### WORK ITEM
Once you find the line containing "højt tryk i et trykkammer (hyperbar", please retype it and every line after it to the end of the entries, exactly and with nothing added.

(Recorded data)

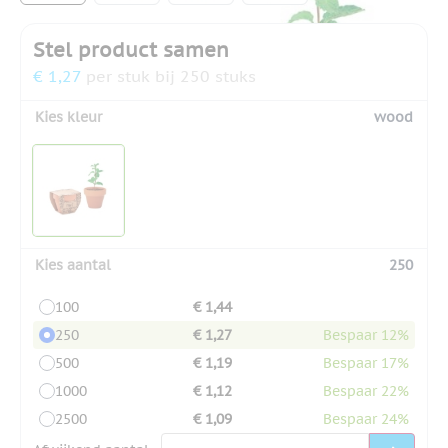
Stel product samen
€ 1,27
per stuk bij 250 stuks
Kies kleur
wood
Kies aantal
250
100
€ 1,44
250
€ 1,27
Bespaar 12%
500
€ 1,19
Bespaar 17%
1000
€ 1,12
Bespaar 22%
2500
€ 1,09
Bespaar 24%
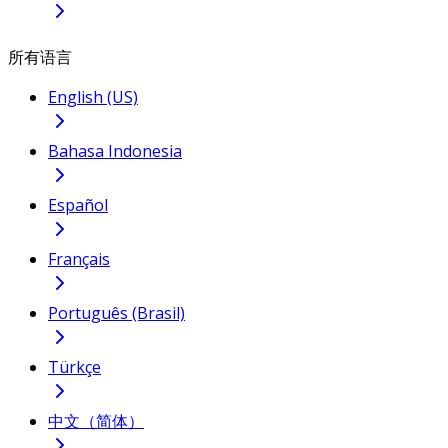
所有语言
English (US)
Bahasa Indonesia
Español
Français
Português (Brasil)
Türkçe
中文（简体）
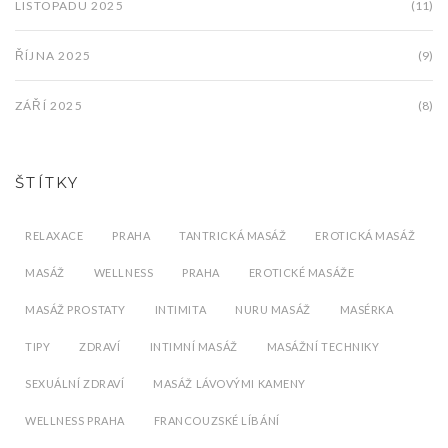
LISTOPADU 2025
(11)
ŘÍJNA 2025
(9)
ZÁŘÍ 2025
(8)
ŠTÍTKY
RELAXACE
PRAHA
TANTRICKÁ MASÁŽ
EROTICKÁ MASÁŽ
MASÁŽ
WELLNESS
PRAHA
EROTICKÉ MASÁŽE
MASÁŽ PROSTATY
INTIMITA
NURU MASÁŽ
MASÉRKA
TIPY
ZDRAVÍ
INTIMNÍ MASÁŽ
MASÁŽNÍ TECHNIKY
SEXUÁLNÍ ZDRAVÍ
MASÁŽ LÁVOVÝMI KAMENY
WELLNESS PRAHA
FRANCOUZSKÉ LÍBÁNÍ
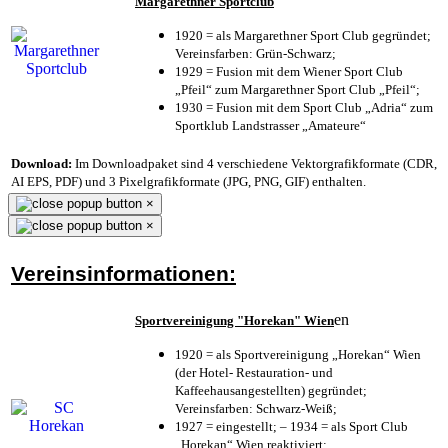
Margarethner Sportclub
1920 = als Margarethner Sport Club gegründet;
Vereinsfarben: Grün-Schwarz;
1929 = Fusion mit dem Wiener Sport Club
„Pfeil“ zum Margarethner Sport Club „Pfeil“;
1930 = Fusion mit dem Sport Club „Adria“ zum
Sportklub Landstrasser „Amateure“
Download:
Im Downloadpaket sind 4 verschiedene Vektorgrafikformate (CDR,
AI EPS, PDF) und 3 Pixelgrafikformate (JPG, PNG, GIF) enthalten.
×
×
Vereinsinformationen:
en
Sportvereinigung "Horekan" Wien
1920 = als Sportvereinigung „Horekan“ Wien
(der Hotel- Restauration- und
Kaffeehausangestellten) gegründet;
Vereinsfarben: Schwarz-Weiß;
1927 = eingestellt; – 1934 = als Sport Club
„Horekan“ Wien reaktiviert;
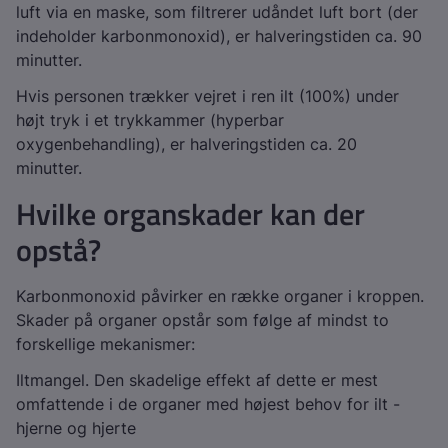
luft via en maske, som filtrerer udåndet luft bort (der
indeholder karbonmonoxid), er halveringstiden ca. 90
minutter.
Hvis personen trækker vejret i ren ilt (100%) under
højt tryk i et trykkammer (hyperbar
oxygenbehandling), er halveringstiden ca. 20
minutter.
Hvilke organskader kan der
opstå?
Karbonmonoxid påvirker en række organer i kroppen.
Skader på organer opstår som følge af mindst to
forskellige mekanismer:
Iltmangel. Den skadelige effekt af dette er mest
omfattende i de organer med højest behov for ilt -
hjerne og hjerte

### TASK SOLUTION
højt tryk i et trykkammer (hyperbar
oxygenbehandling), er halveringstiden ca. 20
minutter.
Hvilke organskader kan der
opstå?
Karbonmonoxid påvirker en række organer i kroppen.
Skader på organer opstår som følge af mindst to
forskellige mekanismer:
Iltmangel. Den skadelige effekt af dette er mest
omfattende i de organer med højest behov for ilt -
hjerne og hjerte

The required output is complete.